As an American Jewish historian, I frequently point to the devastating implications of the 1924 Immigration Act on Jewish demography and politics. For all intents and purposes, America was eliminated as a refuge for Europe's Jews. Along with England's strict limitations on immigration to Palestine, this meant that as the situation grew increasingly desperate for European Jews in the 1920s and 1930s, there was simply no place for millions of Jews to go. The world knows the catastrophic results: six million European Jews died through the systematic efforts of the Nazis. When I speak to Jewish audiences, I usually point out how this cataclysm unexpectedly thrust the American Jewish community into a position of unexpected and unprecedented leadership for the world's Jews.
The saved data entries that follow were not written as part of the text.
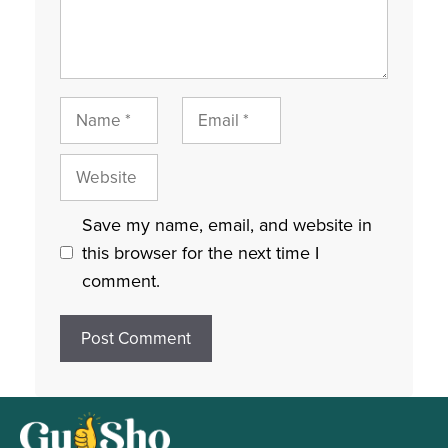
Name
Email
Website
Save my name, email, and website in
this browser for the next time I
comment.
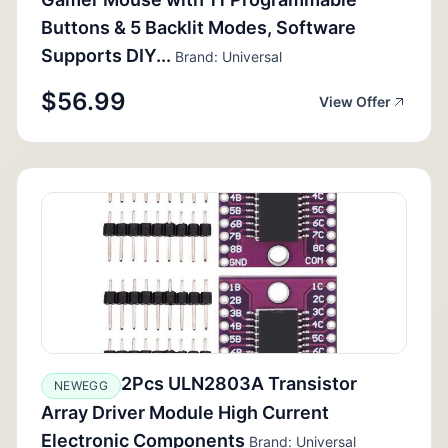
Buttons & 5 Backlit Modes, Software
Supports DIY...
Brand: Universal
$56.99
View Offer
2Pcs ULN2803A Transistor
NEWEGG
Array Driver Module High Current
Electronic Components
Brand: Universal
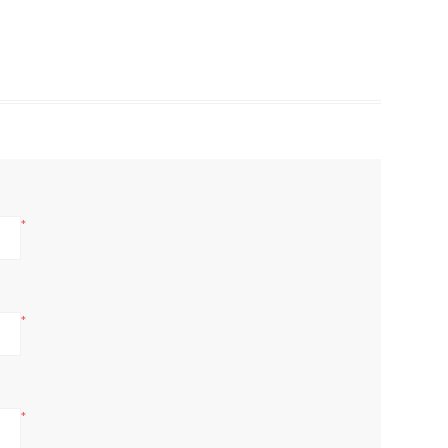
*
*
*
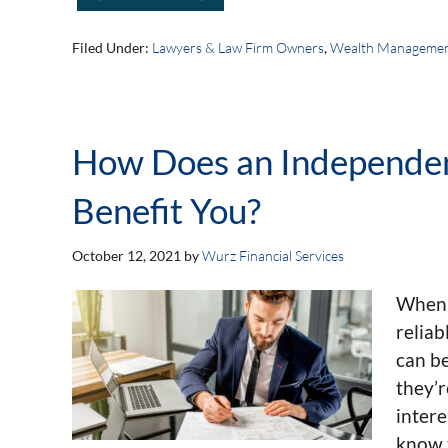
Filed Under:
Lawyers & Law Firm Owners
,
Wealth Manageme
How Does an Independen
Benefit You?
October 12, 2021
by
Wurz Financial Services
When i
reliab
can be
they’r
intere
know t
This year, I have been thinking about broader implications of the 1924 immigration restrictions. The provisions of the law significantly curtailed the number of people entering the United States, lowering it from 1907's record 1.3 million immigrants to less than 165,000 in 1925. In addition, they made it more likely that more of those entering were white by establishing national quotas from countries of origin and tilted it heavily toward immigrants from northern European countries. Even as subsequent legislation, especially the Immigration and Nationality Act of 1965, ultimately undid these provisions, we hear strong resonances of 1924 in today's political rhetoric.

Here's the irony: In the 1920s, nativist sentiment was infused with racism that judged Italians, Poles and Jews as lesser races than Anglo-Saxon Protestant stock that had been the majority of voluntary migrants to America. Yet in the decades that followed, the children of all of these groups largely became absorbed into white America, even held up as exemplars. So by the mid-1960s, when Lyndon B. Johnson began the Great Society Reforms that mandated civil rights for disenfranchised African Americans, nearly 85 percent of Americans were identified as white. It is unfortunate that many of their grandparents' siblings and neighbors had been shut out of the United States because of their inferior and potentially contaminating status.
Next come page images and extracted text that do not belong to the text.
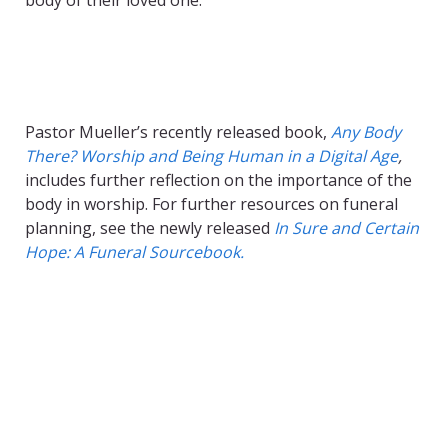
body of their loved one.
Pastor Mueller’s recently released book,
Any Body
There? Worship and Being Human in a Digital Age
,
includes further reflection on the importance of the
body in worship. For further resources on funeral
planning, see the newly released
In Sure and Certain
Hope: A Funeral Sourcebook.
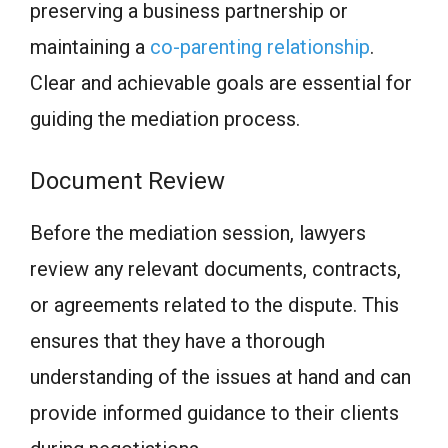
preserving a business partnership or
maintaining a
co-parenting relationship
.
Clear and achievable goals are essential for
guiding the mediation process.
Document Review
Before the mediation session, lawyers
review any relevant documents, contracts,
or agreements related to the dispute. This
ensures that they have a thorough
understanding of the issues at hand and can
provide informed guidance to their clients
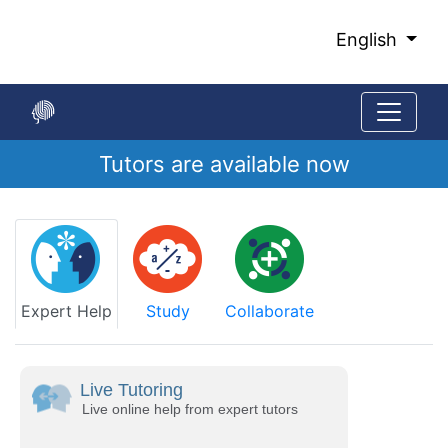
Skip
to
English
Main
Content
Tutors are available now
Start
of
main
content
Expert Help
Study
Collaborate
Live Tutoring
Live online help from expert tutors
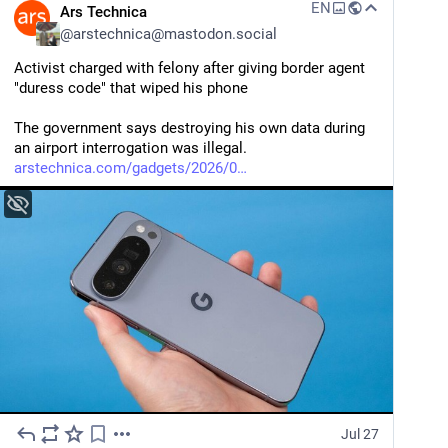
EN
Ars Technica
@
arstechnica@mastodon.social
Activist charged with felony after giving border agent 
"duress code" that wiped his phone
The government says destroying his own data during 
an airport interrogation was illegal.
arstechnica.com/gadgets/2026/0
Jul 27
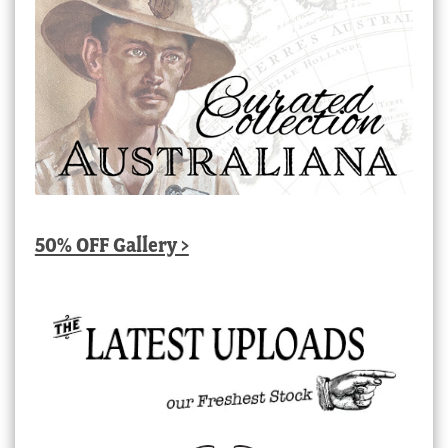
50% OFF Gallery >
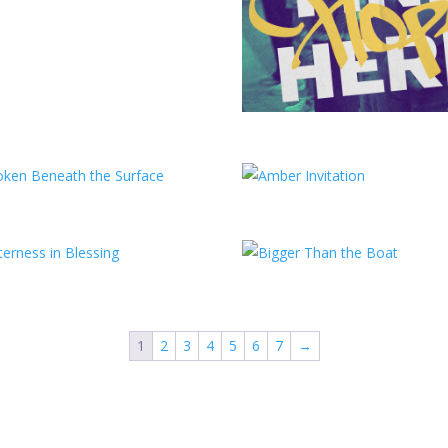
1
2
3
4
5
6
7
→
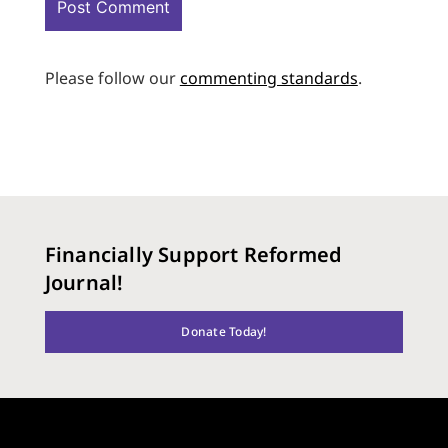
Please follow our
commenting standards
.
Financially Support Reformed
Journal!
Donate Today!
This is the America that Donald Trump problematically evokes in his campaign slogan "Make America Great Again." He harks back to a period of unprecedented whiteness in American life, achieved through punishing restrictions against populations perceived to be threatening--populations that within one or two generations were accepted. Once accepted, they benefited from structural racism to leapfrog over African Americans and many Mexican and Central American immigrants in social economic standing.

The transformed view of immigrants--from threat to citizen--shows the emptiness of the impulse behind the 1924 restrictions, and should guide us in our attitudes toward migrants today from Asia, Latin America, Africa and the Middle East: people that may differ appear different from us but have enormous potential to contribute to their new homeland. Formerly marginalized groups like Jews and Italians have transformed American society for the better. I am not one to engage in counterfactual history, but I can't help but imagine what might have been if more marginalized groups had been allowed to contribute to the great American experiment.

The immigration reforms of the 1960s opened our country not only to Europeans but also to the wider world, many of them people of color. This openness has proved an enormous boost to America economically, socially and culturally. We can return to the greatness of a welcoming nation even as we understand the changes and threats that an open society faces. We can find ways to screen for the few extremists intent on destruction and still be a place of refuge and hope for the masses of people who want to create futures for themselves and for us. Their desire--and our capacity to meet it--is part of what has truly made America great. It is up to all of us to make the case for open immigration.

Rabbi Deborah Waxman, Ph.D., is president of the Reconstructionist Rabbinical College and Jewish Reconstructionist Communities.